Que faisaient-ils, ces petits enfants de neige ? Eh bien ils faisaient tout ce que font les enfants quand ils sont dans un jardin : culbutes, roulades et galipettes !  Ils couraient, se cachaient, et l’un d’eux, perché sur la pointe du sapin, s’était  même fait une barbichette d’une branchette verte ! Ophélie posa par terre ceux qui étaient dans sa main, parce qu’ils la chatouillaient. Mais il en resta un, un tout petit encore plus petit que tous, un bébé de neige absolument microscopique. Il ne voulait pas la lâcher et neige neige qui vole et retombe, s’accrochait solidement à son doigt.Celui-ci, Ophélie le garda dans le creux de sa main, où il semblait se baigner, comme dans une rose baignoire d’enfant.

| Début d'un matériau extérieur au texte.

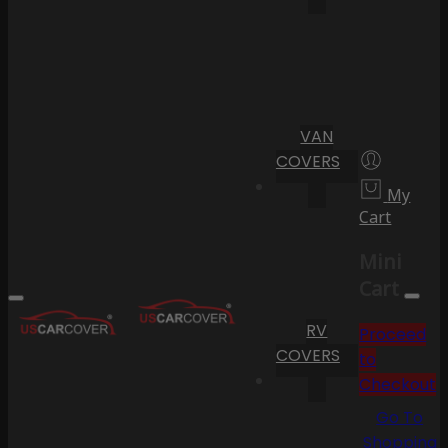
VAN
COVERS
My
Cart
Mini
Cart
RV
Proceed
COVERS
to
Checkout
Go To
Shopping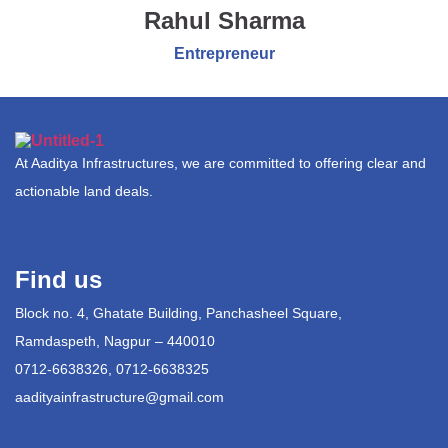
Rahul Sharma
Entrepreneur
At Aaditya Infrastructures, we are committed to offering clear and
actionable land deals.
Find us
Block no. 4, Ghatate Building, Panchasheel Square,
Ramdaspeth, Nagpur – 440010
0712-6638326, 0712-6638325
aadityainfrastructure@gmail.com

Neige neige, la nuit tomba, la plus belle, la plus longue des nuits d’hiver, sur le jardin tout agité des minuscules enfants blancs.
Peu à peu, Ophélie ne vit plus bien le jardin. Les flocons avaient cessé de tourner en rond,  et un petit vent glacé la fit frissonner de la tête aux pieds.Ophélie n’avait pas peur, mais elle s’était mise à trembler tout de même. Ombre, son petit chat n’était toujours pas rentré. Où s’était-il perdu ? Il faisait si froid… Elle l’appela encore, mais sa voix, trop légère, se perdait dans tout le blanc, se perdait dans le noir :
– Ombre ? Où es-tu ?

Elle aurait voulu rester dans le jardin, avec les bébés de neige, à l’attendre encore, son petit chat vagabond, mais, la nuit, la place des enfants est au chaud, dans la maison …Par la fenêtre, sa maman l’appela, plusieurs fois :
-Ophélie ! Rentre, il fait trop froid maintenant. Ne t’en fais pas pour ton chat, il reviendra demain, sûrement.
Alors, à la fin, Ophélie accepta cela : que son petit chat reste dehors, là où elle ne le savait pas. Avant de rentrer chez elle, de quitter le jardin magique et blanc où étaient tombés tous les petits bébés de neige si charmants, elle souffla sur le plus petit, celui qui n’avait pas voulu la quitter. Il vola, retomba quelque part dans le noir et dans le blanc, elle ne vit pas où.La petite fille chuchota encore :
-Neige, neige qui vole et retombe, si tu vois mon petit chat, dis- lui de rentrer bien vite, que je l’attends. N’oublie pas !

Et elle rentra dans sa maison où un bon feu crépitait joyeusement.

Le lendemain matin, quand elle s’éveilla, elle courut dans le jardin où brillait un soleil pâle. Tous les bébés de neige avaient disparu. Mais ce qu’Ophélie vit, c’est qu’avant de quitter Ophélie et son merveilleux jardin, ils avaient pleuré ! Beaucoup pleuré.  Sans doute, eux non plus, appelés rappelés par leur maman du ciel, ne voulaient –ils pas rentrer. Car ils avaient laissé derrière eux,  des centaines de larmes, toutes brillantes,  étincelantes, posées comme des perles partout, et sur le grand sapin vert, surtout.

Et c’est alors qu’Ophélie le vit arriver.
Ombre, son petit chat noir !
Il marchait vers elle, à petits pas légers, sur le chemin retrouvé.
Ombre, oui, c’était bien lui !
Mais… ça alors, quelle surprise ! Il portait  maintenant au bout de la queue, un minuscule flocon blanc qu’il n’avait jamais eu auparavant !  Comme … un tout petit bébé de neige qui se serait posé là, s’y serait accroché mystérieusement pour y passer le reste de sa vie.